**What the exercise asks**
Below are records to write out exactly; drop the pictures when you do.

___ Information provided

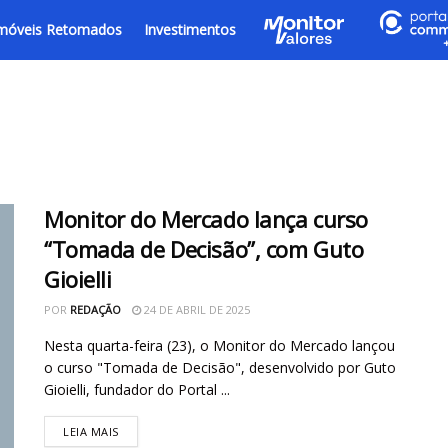
móveis Retomados
Investimentos
Monitor do Mercado lança curso
“Tomada de Decisão”, com Guto
Gioielli
POR
REDAÇÃO
24 DE ABRIL DE 2025
Nesta quarta-feira (23), o Monitor do Mercado lançou
o curso "Tomada de Decisão", desenvolvido por Guto
Gioielli, fundador do Portal ...
LEIA MAIS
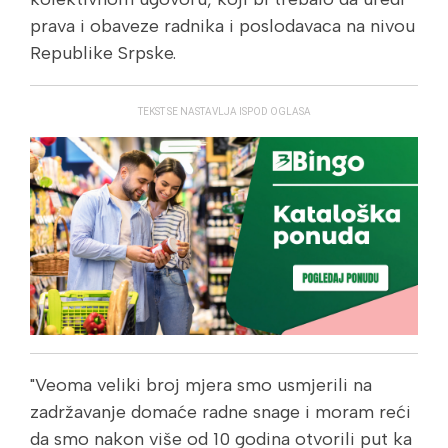
prava i obaveze radnika i poslodavaca na nivou
Republike Srpske.
TEKST SE NASTAVLJA ISPOD OGLASA
"Veoma veliki broj mjera smo usmjerili na
zadržavanje domaće radne snage i moram reći
da smo nakon više od 10 godina otvorili put ka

______

**Answer to this problem**
móveis Retomados
Investimentos
Monitor do Mercado lança curso
“Tomada de Decisão”, com Guto
Gioielli
POR
REDAÇÃO
24 DE ABRIL DE 2025
Nesta quarta-feira (23), o Monitor do Mercado lançou
o curso "Tomada de Decisão", desenvolvido por Guto
Gioielli, fundador do Portal ...
LEIA MAIS
prava i obaveze radnika i poslodavaca na nivou
Republike Srpske.
TEKST SE NASTAVLJA ISPOD OGLASA
"Veoma veliki broj mjera smo usmjerili na
zadržavanje domaće radne snage i moram reći
da smo nakon više od 10 godina otvorili put ka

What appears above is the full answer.